Clinical manifestations of hyperprolactinemia

Clinical manifestations of hyperprolactinemia

Hyperprolactinemia is a very common disease, which seriously affects the physical and mental health of patients and makes them very distressed. So, what are the clinical symptoms of hyperprolactinemia? Next, we will introduce the various clinical symptoms of hyperprolactinemia.

1. Clinical manifestations of hyperprolactinemia: (1) Hypogonadism: Patients with prepubertal onset may present with primary hypogonadism, i.e., primary amenorrhea in girls, no puberty in boys, and small testicular volume. Women of childbearing age often have changes in their menstrual cycle, with varying degrees of infrequent menstruation or even amenorrhea, which usually affects ovulation and causes infertility.

Low serum estrogen levels can cause breast atrophy, pubic hair loss, vulvar atrophy, decreased vaginal discharge, osteoporosis, etc. Decreased androgen levels in male patients can lead to decreased libido, impotence, decreased ejaculation volume and sperm count, infertility, and osteoporosis. Because male patients have latent symptoms and low specificity, they are often ignored, resulting in late medical treatment.

(2) Lactation: 30%-80% of female patients with hyperprolactinemia experience spontaneous or triggered lactation. After sexual dysfunction occurs, the incidence of lactation also decreases due to low estrogen levels. Male patients may have mild breast development, and a few patients may also experience lactation. (3) Weight gain: The specific cause is unclear, but it may be related to sodium and water retention, abnormal fat differentiation, sexual dysfunction, and hypothalamic dysfunction.

2. Local compression symptoms of the tumor: It is common in pituitary prolactinoma. The most common local compression symptoms are headache and visual field loss (the most common is bitemporal hemianopsia). If the tumor grows to both sides, it can surround the cavernous sinus, affecting the function of the third, fourth, sixth cranial nerves and the ophthalmic branch of the fifth cranial nerve, causing ptosis, loss of pupillary light reflex, diplopia, eye movement disorders, facial pain, etc.

If the tumor destroys the sphenoid or ethmoid sinus bones, cerebrospinal fluid leakage may occur. Macroadenomas compressing normal pituitary tissue may also cause other manifestations of impaired anterior pituitary function, such as hypothyroidism or adrenocortical insufficiency.

3. Symptoms of multi-hormone mixed adenoma or multiple endocrine adenoma: Prolactin-secreting mixed adenoma that secretes growth hormone, thyroid-stimulating hormone, adrenocorticotropic hormone, etc. may be accompanied by excessive secretion of other anterior pituitary hormones, such as acromegaly, hyperthyroidism, Cushing's syndrome, etc.

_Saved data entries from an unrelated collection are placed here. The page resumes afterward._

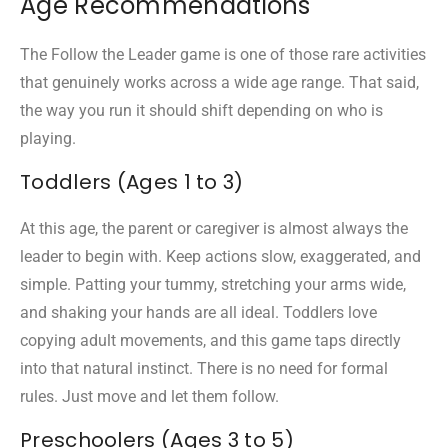
Age Recommendations
The Follow the Leader game is one of those rare activities
that genuinely works across a wide age range. That said,
the way you run it should shift depending on who is
playing.
Toddlers (Ages 1 to 3)
At this age, the parent or caregiver is almost always the
leader to begin with. Keep actions slow, exaggerated, and
simple. Patting your tummy, stretching your arms wide,
and shaking your hands are all ideal. Toddlers love
copying adult movements, and this game taps directly
into that natural instinct. There is no need for formal
rules. Just move and let them follow.
Preschoolers (Ages 3 to 5)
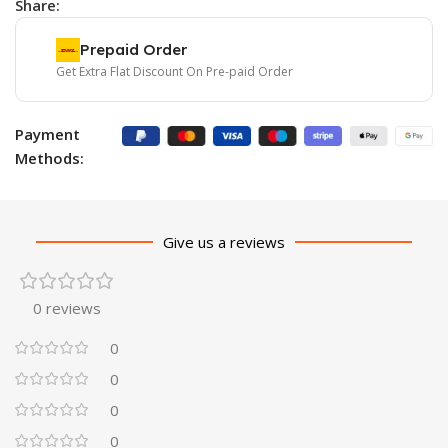
Share:
Prepaid Order
Get Extra Flat Discount On Pre-paid Order
Payment
Methods:
Give us a reviews
0 reviews
0
0
0
0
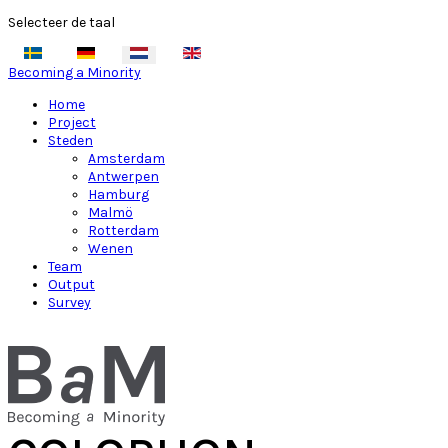
Selecteer de taal
Becoming a Minority
Home
Project
Steden
Amsterdam
Antwerpen
Hamburg
Malmö
Rotterdam
Wenen
Team
Output
Survey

In addition, pituitary tumors can also be one of the manifestations of multiple endocrine neoplasia (MEN), especially MEN-I type, so attention should be paid to the presence of other endocrine gland dysfunctions such as pancreatic neuroendocrine tumors and hyperparathyroidism.

4. Pituitary stroke: Pituitary apoplexy may occur in prolactin-secreting pituitary adenomas, usually in large adenomas. Acute pituitary stroke may present as severe headache, often accompanied by nausea.

Vomiting, severe cases may have acute optic nerve disorders, ptosis and other cranial nerve symptoms, and even coma. However, there are also many asymptomatic pituitary apoplexy.